Foundational initiatives can strengthen supply chain risk management efforts (SCRM) through:
- Secure software development practices, like vulnerability scanning and code reviews, to reduce the risk of introducing vulnerabilities into your system from third parties.
- Requiring software bill of materials generation (SBOM) from your vendors to provide visibility of the components within your software. This enables you to identify and address vulnerabilities from third parties quickly.
- Configuration baselines for your organization and vendor systems to confirm that third-party systems meet your security requirements.
- Regular scanning and patching to improve your overall security and reduce entryways for threat actors.

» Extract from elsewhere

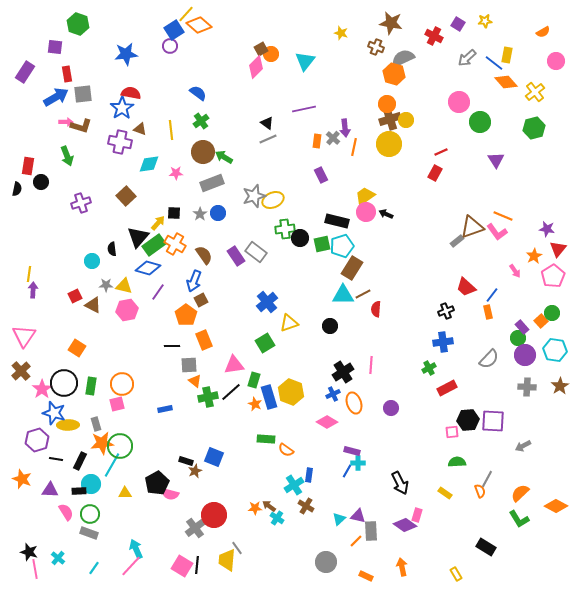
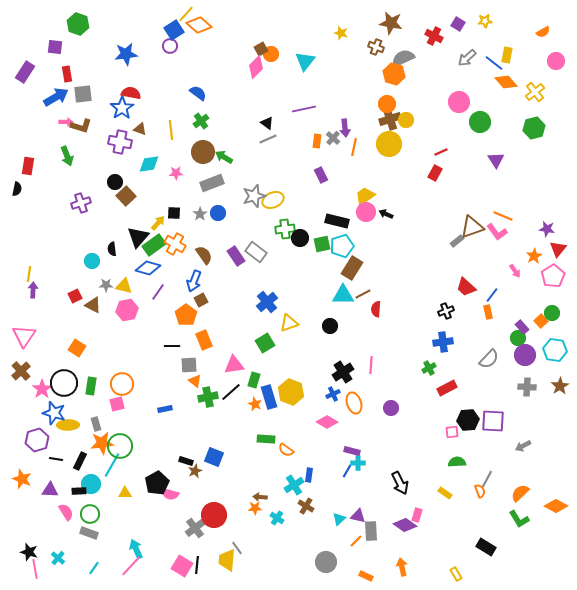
black circle at (41, 182): moved 74 px right
brown arrow at (269, 506): moved 9 px left, 9 px up; rotated 32 degrees counterclockwise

- Integrating supply chain into your incident response plan to address cyber incidents that extend from third-party vendors.

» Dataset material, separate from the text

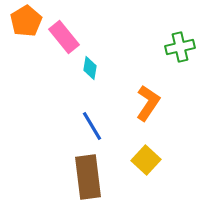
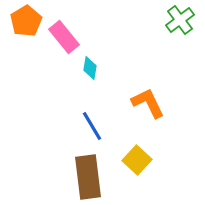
green cross: moved 27 px up; rotated 24 degrees counterclockwise
orange L-shape: rotated 60 degrees counterclockwise
yellow square: moved 9 px left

Step 4: Build on Foundation
With version 1.1, most organizations rolled out proven tool sets to additional sites, embarked on second or third-phases of security tool and procedure design, testing, and deployment to pursue a rich, multi-layered security program.
Organizations that implement NIST CSF 2.0 are more than likely in the refining, building depth, and maturing phases. Keep the following in mind as you continue to scale your security program with additional processes and technologies:
- Automate routine tasks where possible.
- Continue to reiterate and optimize for process improvement.
- Maintain a thorough integration framework for new infrastructure.
- Confirm that your employees are up to speed on the latest training.
- Regularly update priorities based on risks and business needs.